Principal mécanisme conventionnel de toutes les politiques monétaires, les taux directeurs sont les taux d’intérêts fixés par toutes les banques centrales auxquels s’indexent, de façon mécanique, les taux des prêts distribués par les banques commerciales. Courant décembre 2022, la Banque Centrale Européenne nous confirme sa volonté de juguler l’inflation galopante en augmentant ses taux directeurs de 50 points base, faisant passer le taux de dépôt à 2%.

Par effet de ricochet, les banques commerciales françaises n’ont eu d’autres choix que d’augmenter leurs propres taux adossés aux emprunts immobiliers ; cette tension bloque l’accès au crédit à de nombreux ménages et complexifie le dégagement de la valeur ajoutée et donc des marges sur les opérations immobilières, et ce depuis plusieurs mois.

Selon la presse économique, certaines banques freineraient des quatre fers la commercialisation de cette typologie de prêt, en cause, l’augmentation des taux d’intérêts immobiliers et le mode de calcul du taux d’usure.

Pour rappel, ce dernier possède une vocation protectrice, celle d’empêcher les abus de la part des banques et donc in fine, de protéger les emprunteurs ; ce taux d’usure correspond au taux d’intérêt au-delà duquel les banques ne peuvent octroyer un prêt.

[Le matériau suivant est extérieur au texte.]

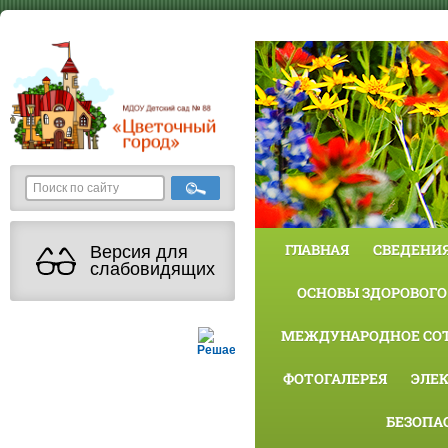
ГЛАВНАЯ
СВЕДЕНИЯ
Версия для
слабовидящих
ОСНОВЫ ЗДОРОВОГО
МЕЖДУНАРОДНОЕ СО
Решаем вместе
ФОТОГАЛЕРЕЯ
ЭЛЕ
БЕЗОПА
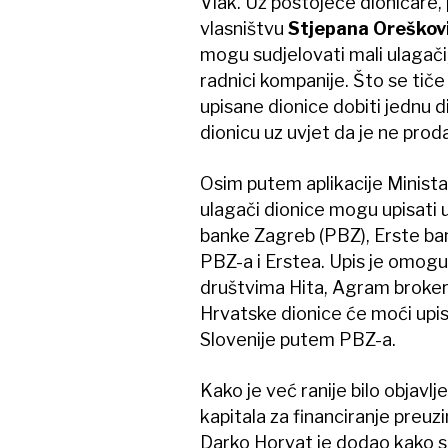
Vlak. Uz postojeće dioničare,
vlasništvu
Stjepana Oreškov
mogu sudjelovati mali ulagači,
radnici kompanije. Što se tič
upisane dionice dobiti jednu 
dionicu uz uvjet da je ne prod
Osim putem aplikacije Ministar
ulagači dionice mogu upisati
banke Zagreb (PBZ), Erste ban
PBZ-a i Erstea. Upis je omogu
društvima Hita, Agram brokeri
Hrvatske dionice će moći upis
Slovenije putem PBZ-a.
Kako je već ranije bilo obja
kapitala za financiranje preuzi
Darko Horvat je dodao kako s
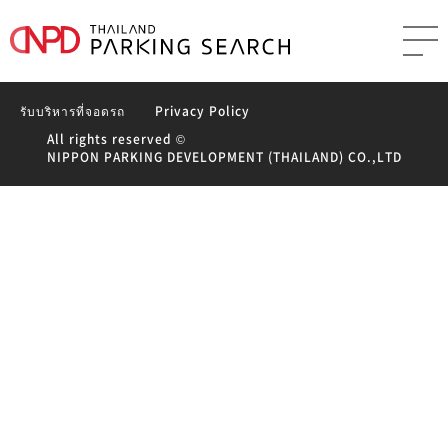
Leave a Reply
You must be
logged in
to post a comment.
Post
Previous
Previous
ที่จอดรถ บริษัท วีว่า เมดิก้า(ประเทศไทย) จำกัด
navigation
Next
post:
Next
ที่จอดรถ เดอะ เรสซิเดนซ์ ราชเทวี
post:
รับบริหารที่จอดรถ
Privacy Policy
All rights reserved ©
NIPPON PARKING DEVELOPMENT (THAILAND) CO.,LTD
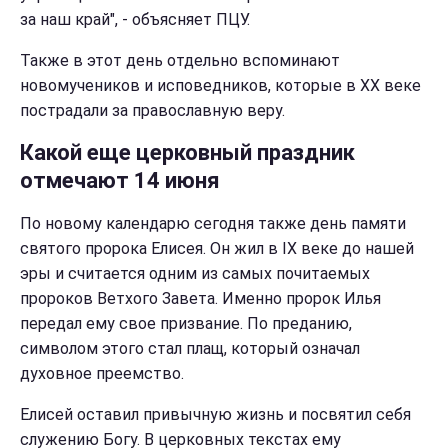
за наш край", - объясняет ПЦУ.
Также в этот день отдельно вспоминают
новомучеников и исповедников, которые в XX веке
пострадали за православную веру.
Какой еще церковный праздник
отмечают 14 июня
По новому календарю сегодня также день памяти
святого пророка Елисея. Он жил в IX веке до нашей
эры и считается одним из самых почитаемых
пророков Ветхого Завета. Именно пророк Илья
передал ему свое призвание. По преданию,
символом этого стал плащ, который означал
духовное преемство.
Елисей оставил привычную жизнь и посвятил себя
служению Богу. В церковных текстах ему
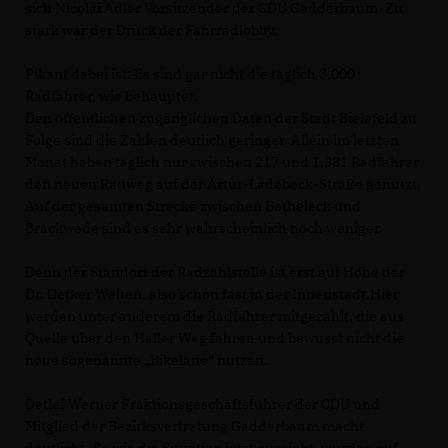
sich Nicolai Adler Vorsitzender der CDU Gadderbaum. Zu
stark war der Druck der Fahrradlobby.
Pikant dabei ist: Es sind gar nicht die täglich 3.000
Radfahrer, wie behauptet.
Den öffentlichen zugänglichen Daten der Stadt Bielefeld zu
Folge sind die Zahlen deutlich geringer. Allein im letzten
Monat haben täglich nur zwischen 217 und 1.331 Radfahrer
den neuen Radweg auf der Artur-Ladebeck-Straße genutzt.
Auf der gesamten Strecke zwischen Betheleck und
Brackwede sind es sehr wahrscheinlich noch weniger.
Denn der Standort der Radzählstelle ist erst auf Höhe der
Dr. Oetker Welten, also schon fast in der Innenstadt.Hier
werden unter anderem die Radfahrer mitgezählt, die aus
Quelle über den Haller Weg fahren und bewusst nicht die
neue sogenannte „Bikelane“ nutzen.
Detlef Werner Fraktionsgeschäftsführer der CDU und
Mitglied der Bezirksvertretung Gadderbaum macht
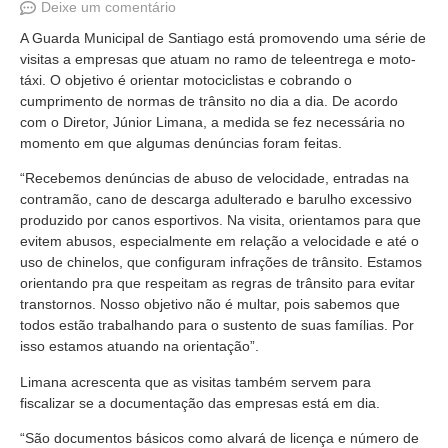
Deixe um comentário
A Guarda Municipal de Santiago está promovendo uma série de
visitas a empresas que atuam no ramo de teleentrega e moto-
táxi. O objetivo é orientar motociclistas e cobrando o
cumprimento de normas de trânsito no dia a dia. De acordo
com o Diretor, Júnior Limana, a medida se fez necessária no
momento em que algumas denúncias foram feitas.
“Recebemos denúncias de abuso de velocidade, entradas na
contramão, cano de descarga adulterado e barulho excessivo
produzido por canos esportivos. Na visita, orientamos para que
evitem abusos, especialmente em relação a velocidade e até o
uso de chinelos, que configuram infrações de trânsito. Estamos
orientando pra que respeitam as regras de trânsito para evitar
transtornos. Nosso objetivo não é multar, pois sabemos que
todos estão trabalhando para o sustento de suas famílias. Por
isso estamos atuando na orientação”.
Limana acrescenta que as visitas também servem para
fiscalizar se a documentação das empresas está em dia.
“São documentos básicos como alvará de licença e número de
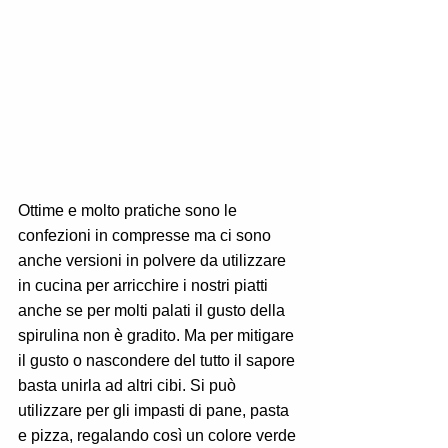
Ottime e molto pratiche sono le 
confezioni in compresse ma ci sono 
anche versioni in polvere da utilizzare 
in cucina per arricchire i nostri piatti 
anche se per molti palati il gusto della 
spirulina non è gradito. Ma per mitigare 
il gusto o nascondere del tutto il sapore 
basta unirla ad altri cibi. Si può 
utilizzare per gli impasti di pane, pasta 
e pizza, regalando così un colore verde 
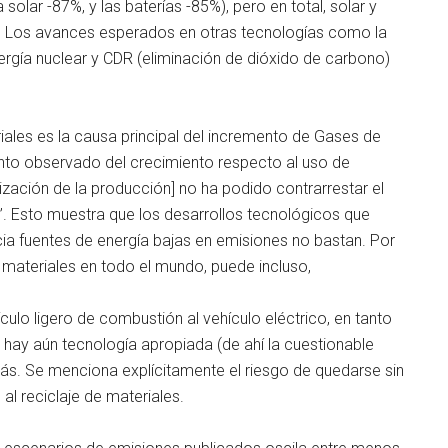
olar -87%, y las baterías -85%), pero en total, solar y
o.” Los avances esperados en otras tecnologías como la
gía nuclear y CDR (eliminación de dióxido de carbono)
ales es la causa principal del incremento de Gases de
ento observado del crecimiento respecto al uso de
ización de la producción] no ha podido contrarrestar el
. Esto muestra que los desarrollos tecnológicos que
cia fuentes de energía bajas en emisiones no bastan. Por
materiales en todo el mundo, puede incluso,
culo ligero de combustión al vehículo eléctrico, en tanto
ay aún tecnología apropiada (de ahí la cuestionable
más. Se menciona explícitamente el riesgo de quedarse sin
 al reciclaje de materiales.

Le calcul de ce taux d’usure se base sur ceux pratiqués au cours des trois derniers mois. Concrètement, le taux appliqué sur les trois derniers mois de 2022 est calculé au prorata de celui retenu au troisième trimestre de cette même année. En décembre 2022, tandis que le taux d’usure actuel est fixé à 3,05%, le taux moyen d’un crédit immobilier sur 20 ans est de 2,40% et de 2,55% sur 25 ans.

La marge bancaire fond à la mesure de la dérivation de deux courbes qui se rapprochent, cet effet « ciseaux » faisant partie des principaux facteurs responsables de la contraction du marché immobilier.

Une embellie se profile néanmoins, ce 1er janvier 2023 le taux d’usure a été relevé à 3,57% pour les emprunts immobiliers de 20 ans et plus et à 3,53% pour les durées inférieures. Le marché des prêts immobiliers reprendra de facto son souffle à l’aune de deux contraintes qui resteront fortes : l’augmentation constante des taux d’intérêts et les prix des actifs immobiliers. A budget égal les emprunteurs devront arbitrer entre l’élévation de la durée de leurs prêts et la réduction des montants empruntés.

Peut-être serait-il judicieux de modifier un mode de calcul trimestriel, long à se recentrer sur la réalité des besoins d’un marché en pleine évolution ? Fort heureusement, la nature ayant horreur du vide et face à la complexité croissante de l’acquisition des actifs immobiliers, les professionnels peuvent depuis quelques années se tourner vers de nouveaux canaux que sont les plateformes de financement participatif.